It's official - difficult child failed the class

hearts and roses

Mind Reader
Now what? She's failed the class, the test, won't take the state exam, has no job, loses her insurance on January 31st.

I asked her what Plan B was and she just looked at me. She was making a music CD for a friend.

I don't know what's going to happen, but I know we're not lifting a finger to help her at all this time. And she knows it. No yelling, no lectures - it is what it is.

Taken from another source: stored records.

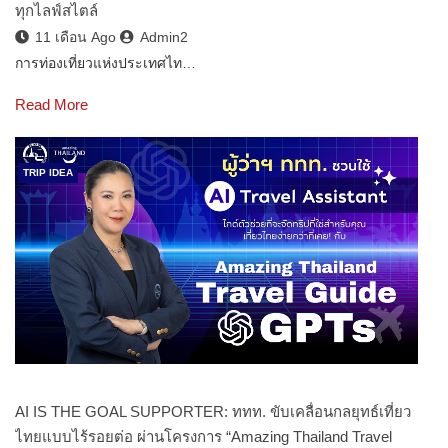
ทุกไลฟ์สไตล์
11 เดือน Ago
Admin2
การท่องเที่ยวแห่งประเทศไท…
Read More
TRIP IDEA
AI IS THE GOAL SUPPORTER: ททท. ขับเคลื่อนกลยุทธ์เที่ยว
ไทยแบบไร้รอยต่อ ผ่านโครงการ “Amazing Thailand Travel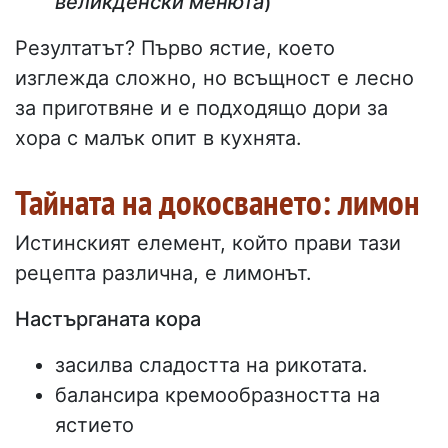
великденски менюта
)
Резултатът? Първо ястие, което
изглежда сложно, но всъщност е лесно
за приготвяне и е подходящо дори за
хора с малък опит в кухнята.
Тайната на докосването: лимон
Истинският елемент, който прави тази
рецепта различна, е лимонът.
Настърганата кора
засилва сладостта на рикотата.
балансира кремообразността на
ястието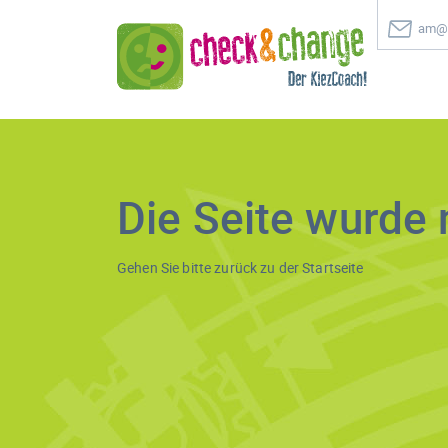
am@c
Die Seite wurde 
Gehen Sie bitte zurück zu der
Startseite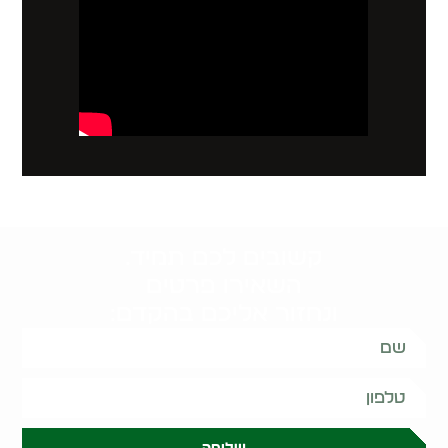
קשובים לכם תמיד.
השאירו פרטים
ונחזור אליכם בהקדם:
שליחה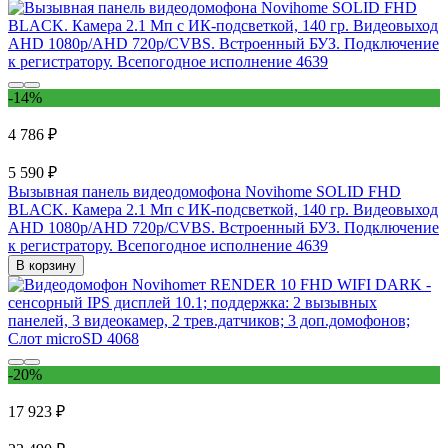
-14%
4 786 ₽
5 590 ₽
Вызывная панель видеодомофона Novihome SOLID FHD
BLACK. Камера 2.1 Мп с ИК-подсветкой, 140 гр. Видеовыход
AHD 1080p/AHD 720p/CVBS. Встроенный БУЗ. Подключение
к регистратору. Всепогодное исполнение 4639
В корзину
-20%
17 923 ₽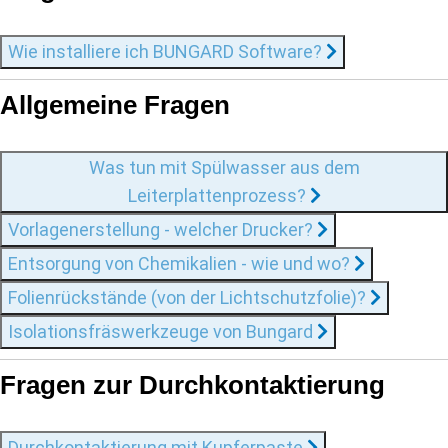
Wie installiere ich BUNGARD Software?
Allgemeine Fragen
Was tun mit Spülwasser aus dem
Leiterplattenprozess?
Vorlagenerstellung - welcher Drucker?
Entsorgung von Chemikalien - wie und wo?
Folienrückstände (von der Lichtschutzfolie)?
Isolationsfräswerkzeuge von Bungard
Fragen zur Durchkontaktierung
Durchkontaktierung mit Kupferpaste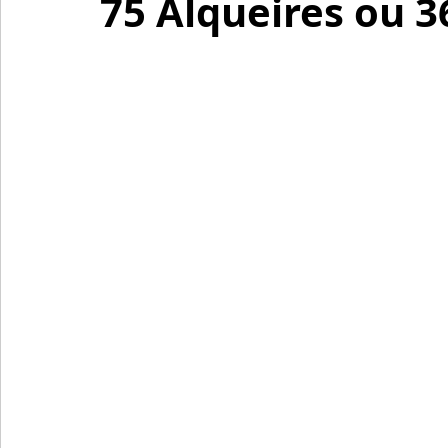
75 Alqueires ou 3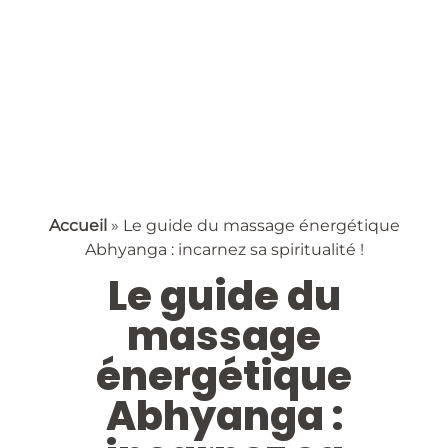
Accueil
»
Le guide du massage énergétique
Abhyanga : incarnez sa spiritualité !
Le guide du
massage
énergétique
Abhyanga :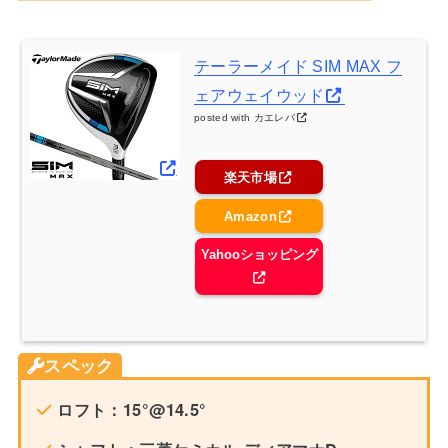
テーラーメイド SIM MAX フ
ェアウェイウッド
posted with
カエレバ
楽天市場
Amazon
Yahooショッピング
スペック
ロフト：15°@14.5°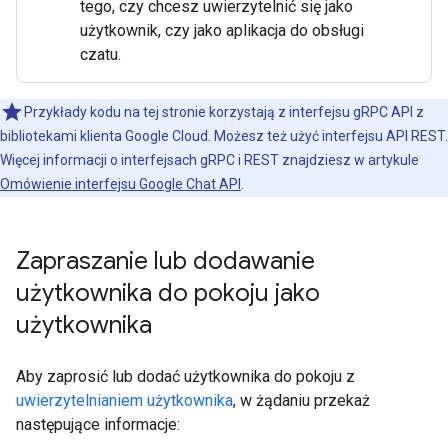
tego, czy chcesz uwierzytelnić się jako
użytkownik, czy jako aplikacja do obsługi
czatu.
Przykłady kodu na tej stronie korzystają z interfejsu gRPC API z
bibliotekami klienta Google Cloud. Możesz też użyć interfejsu API REST.
Więcej informacji o interfejsach gRPC i REST znajdziesz w artykule
Omówienie interfejsu Google Chat API
.
Zapraszanie lub dodawanie
użytkownika do pokoju jako
użytkownika
Aby zaprosić lub dodać użytkownika do pokoju z
uwierzytelnianiem użytkownika
, w żądaniu przekaż
następujące informacje: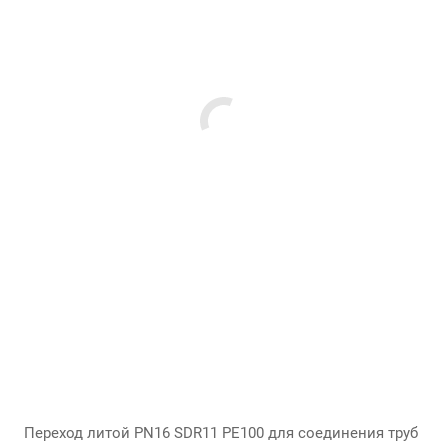
Переход литой PN16 SDR11 PE100 для соединения труб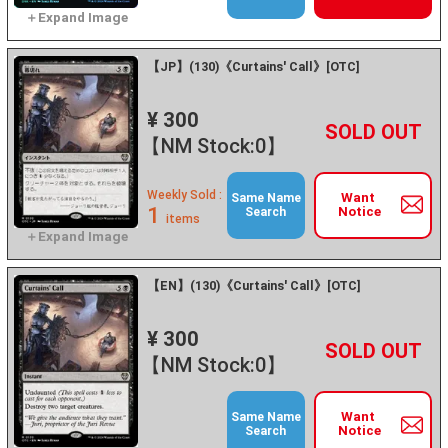
【JP】(130)《Curtains' Call》[OTC]
¥ 300
+
－
【NM Stock:0】
Weekly Sold :
Want
Same Name
1
Notice
Search
items
【EN】(130)《Curtains' Call》[OTC]
¥ 300
+
－
【NM Stock:0】
Want
Same Name
Notice
Search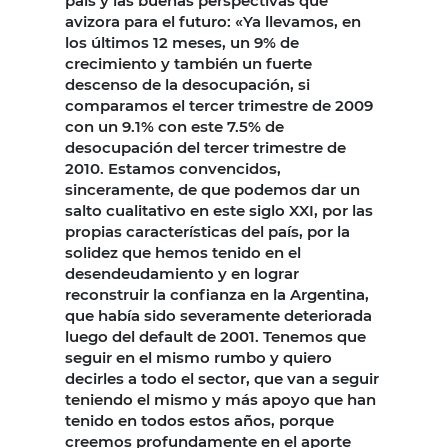
país y las buenas perspectivas que
avizora para el futuro: «Ya llevamos, en
los últimos 12 meses, un 9% de
crecimiento y también un fuerte
descenso de la desocupación, si
comparamos el tercer trimestre de 2009
con un 9.1% con este 7.5% de
desocupación del tercer trimestre de
2010. Estamos convencidos,
sinceramente, de que podemos dar un
salto cualitativo en este siglo XXI, por las
propias características del país, por la
solidez que hemos tenido en el
desendeudamiento y en lograr
reconstruir la confianza en la Argentina,
que había sido severamente deteriorada
luego del default de 2001. Tenemos que
seguir en el mismo rumbo y quiero
decirles a todo el sector, que van a seguir
teniendo el mismo y más apoyo que han
tenido en todos estos años, porque
creemos profundamente en el aporte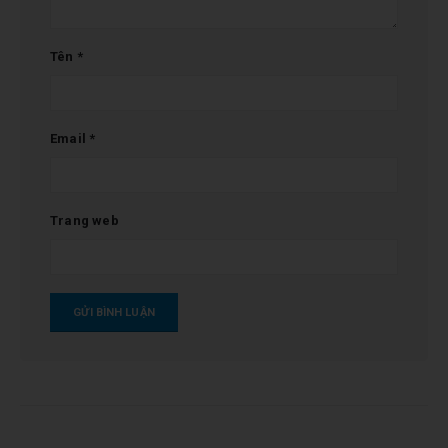
Tên
*
Email
*
Trang web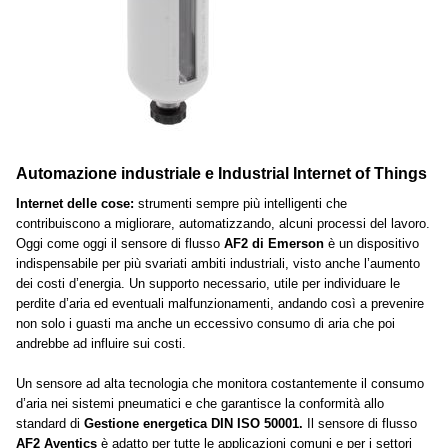
Automazione industriale e Industrial Internet of Things
Internet delle cose:
strumenti sempre più intelligenti che
contribuiscono a migliorare, automatizzando, alcuni processi del lavoro.
Oggi come oggi il sensore di flusso
AF2
di Emerson
è un dispositivo
indispensabile per più svariati ambiti industriali, visto anche l’aumento
dei costi d’energia. Un supporto necessario, utile per individuare le
perdite d’aria ed eventuali malfunzionamenti, andando così a prevenire
non solo i guasti ma anche un eccessivo consumo di aria che poi
andrebbe ad influire sui costi.
Un sensore ad alta tecnologia che monitora costantemente il consumo
d’aria nei sistemi pneumatici e che garantisce la conformità allo
standard di
Gestione energetica DIN ISO 50001.
Il sensore di flusso
AF2 Aventics
è adatto per tutte le applicazioni comuni e per i settori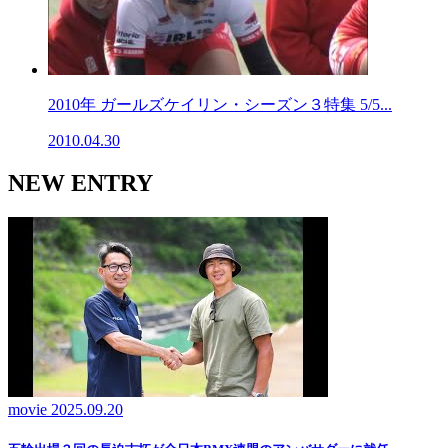
2010年 ガールズケイリン・シーズン３特集 5/5...
2010.04.30
NEW ENTRY
movie
2025.09.20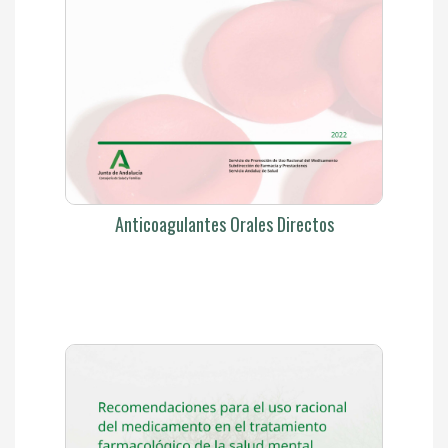
Anticoagulantes Orales Directos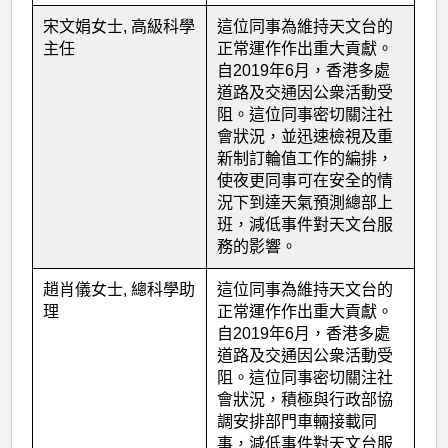
宋文娟女士, 高級科學
這位同事為維持天文台的
主任
正常運作作出重大貢獻。
自2019年6月，香港多處
道路及交通因公衆活動受
阻。這位同事密切關注社
會狀況，並迅速檢視及重
新制訂輪值工作的編排，
使夜更同事可在安全的情
況下到達天氣預測總部上
班，減低事件對天文台服
務的影響。
趙肖儀女士, 總科學助
這位同事為維持天文台的
理
正常運作作出重大貢獻。
自2019年6月，香港多處
道路及交通因公衆活動受
阻。這位同事密切關注社
會狀況，積極與行政部協
調安排部門車輛接載同
事，減低事件對天文台服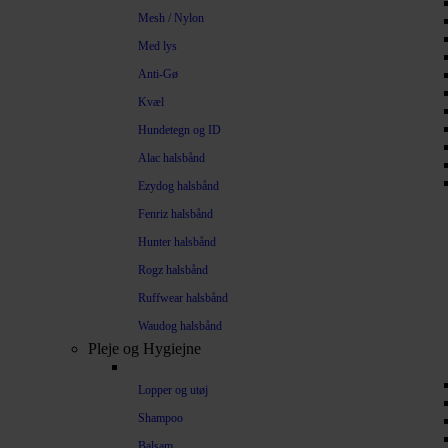
Mesh / Nylon
Med lys
Anti-Gø
Kvæl
Hundetegn og ID
Alac halsbånd
Ezydog halsbånd
Fenriz halsbånd
Hunter halsbånd
Rogz halsbånd
Ruffwear halsbånd
Waudog halsbånd
Pleje og Hygiejne
Lopper og utøj
Shampoo
Balsam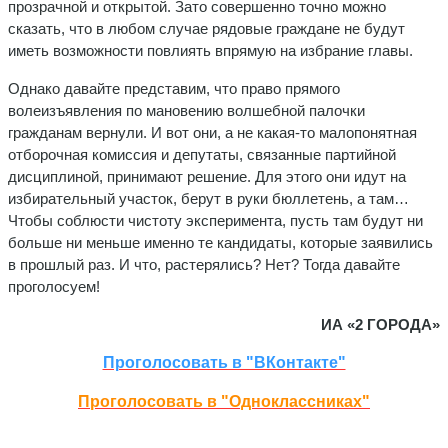
прозрачной и открытой. Зато совершенно точно можно
сказать, что в любом случае рядовые граждане не будут
иметь возможности повлиять впрямую на избрание главы.
Однако давайте представим, что право прямого
волеизъявления по мановению волшебной палочки
гражданам вернули. И вот они, а не какая-то малопонятная
отборочная комиссия и депутаты, связанные партийной
дисциплиной, принимают решение. Для этого они идут на
избирательный участок, берут в руки бюллетень, а там…
Чтобы соблюсти чистоту эксперимента, пусть там будут ни
больше ни меньше именно те кандидаты, которые заявились
в прошлый раз. И что, растерялись? Нет? Тогда давайте
проголосуем!
ИА «2 ГОРОДА»
Проголосовать в "ВКонтакте"
Проголосовать в "Одноклассниках"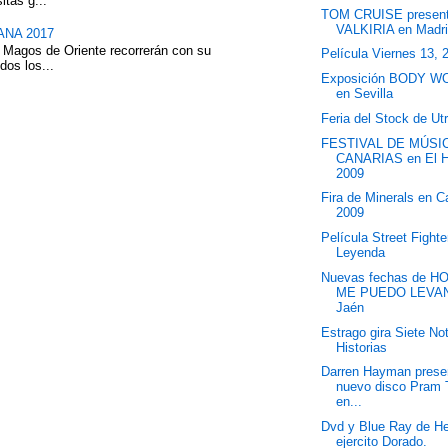
itas g...
TOM CRUISE presen
VALKIRIA en Madr
NA 2017
 Magos de Oriente recorrerán con su
Película Viernes 13, 
dos los...
Exposición BODY 
en Sevilla
Feria del Stock de Ut
FESTIVAL DE MÚSI
CANARIAS en El H
2009
Fira de Minerals en C
2009
Película Street Fighte
Leyenda
Nuevas fechas de H
ME PUEDO LEVAN
Jaén
Estrago gira Siete Not
Historias
Darren Hayman prese
nuevo disco Pram
en...
Dvd y Blue Ray de He
ejercito Dorado.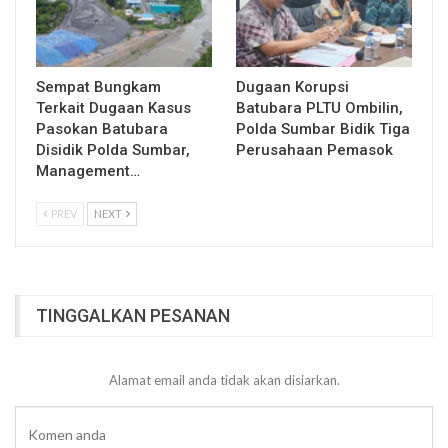
Sempat Bungkam
Dugaan Korupsi
Terkait Dugaan Kasus
Batubara PLTU Ombilin,
Pasokan Batubara
Polda Sumbar Bidik Tiga
Disidik Polda Sumbar,
Perusahaan Pemasok
Management…
PREV
NEXT
TINGGALKAN PESANAN
Alamat email anda tidak akan disiarkan.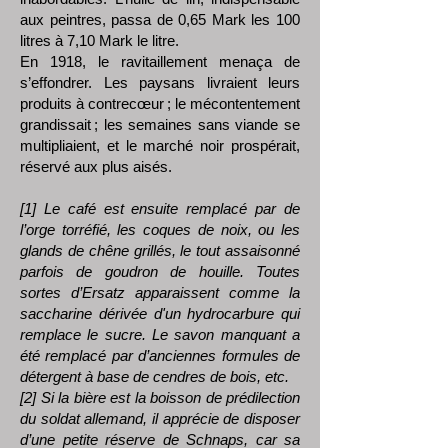
aux peintres, passa de 0,65 Mark les 100
litres à 7,10 Mark le litre.
En 1918, le ravitaillement menaça de
s’effondrer. Les paysans livraient leurs
produits à contrecœur ; le mécontentement
grandissait ; les semaines sans viande se
multipliaient, et le marché noir prospérait,
réservé aux plus aisés.
[1] Le café est ensuite remplacé par de
l’orge torréfié, les coques de noix, ou les
glands de chêne grillés, le tout assaisonné
parfois de goudron de houille. Toutes
sortes d’Ersatz apparaissent comme la
saccharine dérivée d'un hydrocarbure qui
remplace le sucre. Le savon manquant a
été remplacé par d’anciennes formules de
détergent à base de cendres de bois, etc.
[2] Si la bière est la boisson de prédilection
du soldat allemand, il apprécie de disposer
d’une petite réserve de Schnaps, car sa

What a disappointment; I really thought that this phlebotomy course was going to be "it" for her. I really believed that because she was so interested and had begged to do this, that she would get it and do it and make it happen for herself. Proved wrong, once again. I give up. H still has pipe dreams about her now going to some secretarial classes - AND getting state financial aid. I don't know what he's thinking. If difficult child helps herself, I will support her [as in be a cheerleader] but I am not forking over any more money. Sixteen hundred dollars was enough for me and she blew it.
 

jbrain

Member
I'm so sorry, JoG, I completely understand your disappointment. I'm with you--I don't think "helping" her is any help really. She needs to do it on her own. I feel your frustration but sounds like you are in the right place mentally--it is on her, not you.
Hugs,
Jane
 

Jena

New Member
Jo I totally agree, there's gotta be a limit and a line draw. I"m really sorry that she didn't make it with this.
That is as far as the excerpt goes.